─── Data for analysis

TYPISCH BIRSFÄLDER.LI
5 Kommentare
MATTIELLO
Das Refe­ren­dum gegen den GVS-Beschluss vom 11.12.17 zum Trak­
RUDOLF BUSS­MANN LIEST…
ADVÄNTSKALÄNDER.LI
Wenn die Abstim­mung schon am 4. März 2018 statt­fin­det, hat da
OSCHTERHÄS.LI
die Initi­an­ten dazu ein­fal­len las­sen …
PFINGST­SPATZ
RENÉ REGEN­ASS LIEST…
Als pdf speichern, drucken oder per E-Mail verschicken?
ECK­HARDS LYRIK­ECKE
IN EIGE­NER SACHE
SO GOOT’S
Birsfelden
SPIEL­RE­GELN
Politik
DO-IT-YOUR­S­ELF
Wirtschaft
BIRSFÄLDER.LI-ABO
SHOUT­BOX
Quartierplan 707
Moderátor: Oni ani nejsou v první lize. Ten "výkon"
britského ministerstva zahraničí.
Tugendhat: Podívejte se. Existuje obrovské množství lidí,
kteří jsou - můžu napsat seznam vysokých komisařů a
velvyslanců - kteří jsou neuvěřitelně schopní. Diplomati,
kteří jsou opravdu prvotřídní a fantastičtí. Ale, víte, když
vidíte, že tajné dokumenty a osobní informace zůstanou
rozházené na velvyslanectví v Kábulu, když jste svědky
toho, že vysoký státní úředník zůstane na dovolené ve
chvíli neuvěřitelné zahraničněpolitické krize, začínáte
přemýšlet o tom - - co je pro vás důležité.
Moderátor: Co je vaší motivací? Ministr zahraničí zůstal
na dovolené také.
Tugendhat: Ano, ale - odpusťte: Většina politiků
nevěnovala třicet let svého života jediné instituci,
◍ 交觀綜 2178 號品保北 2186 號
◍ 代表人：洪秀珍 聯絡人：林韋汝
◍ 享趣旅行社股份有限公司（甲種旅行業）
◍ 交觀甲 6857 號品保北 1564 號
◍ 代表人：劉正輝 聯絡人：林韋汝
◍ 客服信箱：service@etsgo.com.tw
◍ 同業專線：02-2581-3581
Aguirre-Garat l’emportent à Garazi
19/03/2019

──────

What you should do: Would you please copy exactly the part of the entries above that begins at the line containing "IN EIGE­NER SACHE" and ends at the line containing "Tugendhat: Podívejte se.", both lines included?

Written answer:
IN EIGE­NER SACHE
SO GOOT’S
Birsfelden
SPIEL­RE­GELN
Politik
DO-IT-YOUR­S­ELF
Wirtschaft
BIRSFÄLDER.LI-ABO
SHOUT­BOX
Quartierplan 707
Moderátor: Oni ani nejsou v první lize. Ten "výkon"
britského ministerstva zahraničí.
Tugendhat: Podívejte se. Existuje obrovské množství lidí,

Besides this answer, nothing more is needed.